(What is being asked)
Give the data again exactly, without images.

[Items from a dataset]
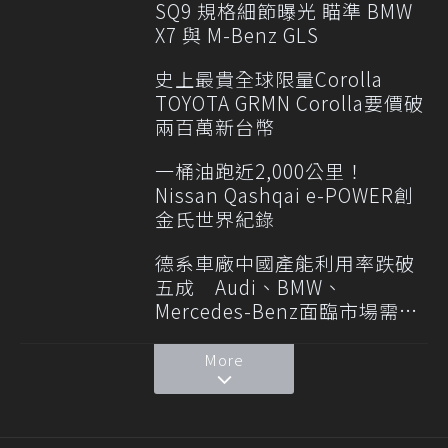
SQ9 規格細節曝光 瞄準 BMW
X7 與 M-Benz GLS
史上最貴全球限量Corolla
TOYOTA GRMN Corolla要價破
兩百萬新台幣
一桶油跑近2,000公里！
Nissan Qashqai e-POWER創
金氏世界紀錄
德系車廠中國產能利用率跌破
五成 Audi、BMW、
Mercedes-Benz面臨市場需求
轉變
More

(Written solution)
SQ9 規格細節曝光 瞄準 BMW
X7 與 M-Benz GLS
史上最貴全球限量Corolla
TOYOTA GRMN Corolla要價破
兩百萬新台幣
一桶油跑近2,000公里！
Nissan Qashqai e-POWER創
金氏世界紀錄
德系車廠中國產能利用率跌破
五成 Audi、BMW、
Mercedes-Benz面臨市場需求
轉變
More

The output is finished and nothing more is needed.